We know a few other details that are interesting. There is some production. It is assembled by machines, not by hand. One of their products is a powered trailer used to lower truck fuel consumption. They created a battery storage trailer to charge the other trailers, because no adequate charging infrastructure was available to charge their trailer product demos. The storage needed to do that is sizable, in the 10 MWh realm. This is consistent with at least some factory production. The claim of one GWh production is about the size of a good pilot line. Finland has a reasonable level of battery infrastructure.

What About Solid State?

This is the biggest mystery in all of it. CATL, BYD, Toyota, and others have struggled without success for many years. In the wake of the Donut Labs announcement, predictably, the others have responded with plans in the near future or limited production, anything that feeds the limitless hunger of the social media piranha frenzy. It is important to understand why solid state is so difficult. I mentioned the regular, cage-like crystal structure of the cathode and how expansion and contraction could damage it. Solid state has one more problem. It is solids, not liquids. That cathode and the anode both have a bumpy surface. Any solid electrolyte is composed of solids. A liquid can fill the pores, gaps, and bumps. Up until now, efforts have been made to force the solids into contact with high pressure. This has not been a production-worthy, low-cost approach. There are low quantities available from Quantumscape for example. Whatever anyone does, it has to solve the problem mating an uneven solid surface to a solid. Some of the attempts have failed because solid structures that expand and contract can crack. The result has been short cycle life.

What Could It Be?

There is a video that guesses what it might be and does find some useful information about the company. I give Miss GoElectric credit for digging up facts. The speculative part is interesting for detectives and might be entertaining, but probably has some mistakes in it. There are some patents and there was a deal with another company, Nordic Nano. What could fit from the clues? Let me be direct. The voltage range from 2.5V to 4V is a dead ringer for a sodium-ion battery. We know from Naxtra that a sodium-ion battery can have a self-formed, or anodeless, construction. That improves performance. We know if we pay attention to Shirley Meng, a researcher’s goal is to do both a self-forming anode and solid state. We also know from her teachings that if this is done, 400 Wh/kg values are expected. We also know that sodium-ion tech has extended temperature range operation, in liquid electrolyte, and that solid state will improve that. We know that sodium-ion tech has impressive safety, and high temperatures will not cause it to explode or burn rapidly. So, is there anything really that unbelievable about it being a solid-state, sodium-ion battery? No, not really. It is not the sodium part of it, or the performance that is so unusual. The only part we have not seen any particular knowledge of is solid state. So that is what we need to talk about. Any tech can be solid state. It can be sodium, lithium, or others. Solid state is only about the electrolyte. If it has a self-forming anode, the anode is not the issue. The cathode is. Then we need to know what type of cathode. We already know TAQ is a kind of cathode that is more than capable of 400 Wh/kg, for one. That does not mean this is what they used, but it does lend credibility to the possibility of such performance. How they get the solids in contact is the key mystery. There is no way they are going to reveal it. Every major company in the world wants to know, and some of them probably have detectives in the field trying to discover it.

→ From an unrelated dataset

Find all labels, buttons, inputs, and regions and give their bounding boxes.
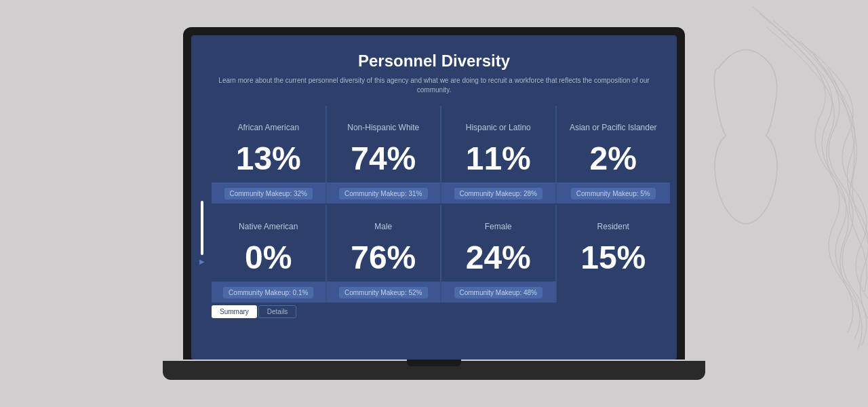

That is all we really know. The speculation about Donut Labs’ solid-state battery being a scam is overdone. Let’s wait until more is revealed. Don’t call it a scam until the independent testing is done. There is too much evidence that they are not lying. If it was a scam artist, promising product and giving timelines would be the worst way to do it. Giving too many details would be a poor choice. Leave scams for the experts like Elizabeth Holmes and Trevor Milton. The last thing they would want to do is give a date for independent testing.